Institute of Intelligent Machines, Chinese Academy of Sciences, PO Box 1130, Hefei 230031, China.
IEEE/ACM Trans Comput Biol Bioinform. 2012 Jul-Aug;9(4):1155-65. doi: 10.1109/TCBB.2012.58.
Sequence-based understanding and identification of protein binding interfaces is a challenging research topic due to the complexity in protein systems and the imbalanced distribution between interface and noninterface residues. This paper presents an outlier detection idea to address the redundancy problem in protein interaction data. The cleaned training data are then used for improving the prediction performance. We use three novel measures to describe the extent a residue is considered as an outlier in comparison to the other residues: the distance of a residue instance from the center instance of all residue instances of the same class label (Dist), the probability of the class label of the residue instance (PCL), and the importance of within-class and between-class (IWB) residue instances. Outlier scores are computed by integrating the three factors; instances with a sufficiently large score are treated as outliers and removed. The data sets without outliers are taken as input for a support vector machine (SVM) ensemble. The proposed SVM ensemble trained on input data without outliers performs better than that with outliers. Our method is also more accurate than many literature methods on benchmark data sets. From our empirical studies, we found that some outlier interface residues are truly near to noninterface regions, and some outlier noninterface residues are close to interface regions.

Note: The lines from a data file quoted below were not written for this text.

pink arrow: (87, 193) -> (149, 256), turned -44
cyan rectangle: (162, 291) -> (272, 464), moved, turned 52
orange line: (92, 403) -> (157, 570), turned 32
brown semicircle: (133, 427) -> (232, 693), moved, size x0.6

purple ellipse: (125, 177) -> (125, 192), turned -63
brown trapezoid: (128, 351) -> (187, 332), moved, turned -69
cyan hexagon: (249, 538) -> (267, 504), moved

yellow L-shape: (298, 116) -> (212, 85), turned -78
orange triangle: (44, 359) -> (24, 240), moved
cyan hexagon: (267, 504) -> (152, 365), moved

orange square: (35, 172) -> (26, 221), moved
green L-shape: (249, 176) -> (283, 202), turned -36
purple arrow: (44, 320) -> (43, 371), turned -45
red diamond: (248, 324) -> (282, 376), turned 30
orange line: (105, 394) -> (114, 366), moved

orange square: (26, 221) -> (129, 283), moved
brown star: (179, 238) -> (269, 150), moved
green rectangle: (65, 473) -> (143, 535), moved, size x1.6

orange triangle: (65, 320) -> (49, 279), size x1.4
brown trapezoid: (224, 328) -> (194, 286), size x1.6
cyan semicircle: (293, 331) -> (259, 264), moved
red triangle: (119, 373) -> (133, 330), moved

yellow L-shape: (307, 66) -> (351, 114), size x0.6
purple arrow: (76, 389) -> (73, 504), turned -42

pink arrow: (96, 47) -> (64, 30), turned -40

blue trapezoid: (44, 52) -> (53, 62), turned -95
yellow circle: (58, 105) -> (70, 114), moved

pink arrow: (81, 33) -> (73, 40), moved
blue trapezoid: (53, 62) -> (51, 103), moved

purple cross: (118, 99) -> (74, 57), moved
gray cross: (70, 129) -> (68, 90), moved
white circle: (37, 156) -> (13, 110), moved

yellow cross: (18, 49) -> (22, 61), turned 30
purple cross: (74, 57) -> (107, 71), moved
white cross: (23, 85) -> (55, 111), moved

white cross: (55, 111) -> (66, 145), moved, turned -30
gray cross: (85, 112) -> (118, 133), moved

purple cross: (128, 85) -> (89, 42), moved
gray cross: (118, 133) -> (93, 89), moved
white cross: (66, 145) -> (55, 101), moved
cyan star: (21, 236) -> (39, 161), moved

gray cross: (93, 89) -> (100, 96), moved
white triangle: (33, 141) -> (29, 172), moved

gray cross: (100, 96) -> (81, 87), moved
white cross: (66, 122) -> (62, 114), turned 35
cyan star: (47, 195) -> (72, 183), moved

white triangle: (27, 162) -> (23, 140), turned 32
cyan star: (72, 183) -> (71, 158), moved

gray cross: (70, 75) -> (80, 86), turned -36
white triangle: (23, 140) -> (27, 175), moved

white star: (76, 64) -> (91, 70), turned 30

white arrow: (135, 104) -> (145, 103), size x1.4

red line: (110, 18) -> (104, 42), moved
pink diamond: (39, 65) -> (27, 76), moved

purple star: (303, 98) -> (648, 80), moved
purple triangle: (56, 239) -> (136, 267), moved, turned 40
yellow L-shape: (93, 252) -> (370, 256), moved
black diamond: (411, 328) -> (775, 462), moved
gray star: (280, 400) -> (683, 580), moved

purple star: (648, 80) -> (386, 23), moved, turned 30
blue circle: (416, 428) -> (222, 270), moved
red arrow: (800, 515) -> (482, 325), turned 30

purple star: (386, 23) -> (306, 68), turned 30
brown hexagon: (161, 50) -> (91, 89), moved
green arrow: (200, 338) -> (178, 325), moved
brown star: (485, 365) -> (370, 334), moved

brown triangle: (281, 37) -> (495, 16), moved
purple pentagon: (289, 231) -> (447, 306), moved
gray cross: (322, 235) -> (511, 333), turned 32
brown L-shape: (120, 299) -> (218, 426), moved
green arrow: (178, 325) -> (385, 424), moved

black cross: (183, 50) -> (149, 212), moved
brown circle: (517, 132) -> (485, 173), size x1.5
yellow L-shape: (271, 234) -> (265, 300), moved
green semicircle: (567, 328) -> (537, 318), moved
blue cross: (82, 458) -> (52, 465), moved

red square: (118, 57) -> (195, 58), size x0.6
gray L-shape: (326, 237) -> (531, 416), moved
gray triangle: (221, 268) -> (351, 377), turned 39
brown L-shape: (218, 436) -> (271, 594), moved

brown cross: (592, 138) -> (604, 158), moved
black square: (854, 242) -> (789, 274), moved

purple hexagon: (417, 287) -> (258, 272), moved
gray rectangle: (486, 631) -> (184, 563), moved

基于序列的蛋白质结合界面理解和识别是一个具有挑战性的研究课题,这是由于蛋白质系统的复杂性以及界面和非界面残基之间的不平衡分布所致。本文提出了一种异常值检测思想来解决蛋白质相互作用数据中的冗余问题。然后,使用清理后的训练数据来提高预测性能。我们使用三个新的度量标准来描述与同一类标签的所有残基实例的中心实例相比,一个残基实例被视为异常值的程度:残基实例与所有残基实例的中心实例的距离(Dist)、残基实例的类标签的概率(PCL)以及类内和类间残基实例的重要性(IWB)。异常值得分通过整合这三个因素来计算;得分足够大的实例被视为异常值并被删除。没有异常值的数据集被用作支持向量机(SVM)集成的输入。在没有异常值的输入数据上训练的 SVM 集成比有异常值的 SVM 集成表现更好。我们的方法在基准数据集上也比许多文献方法更准确。从我们的实证研究中,我们发现一些异常值界面残基确实接近非界面区域,而一些异常值非界面残基接近界面区域。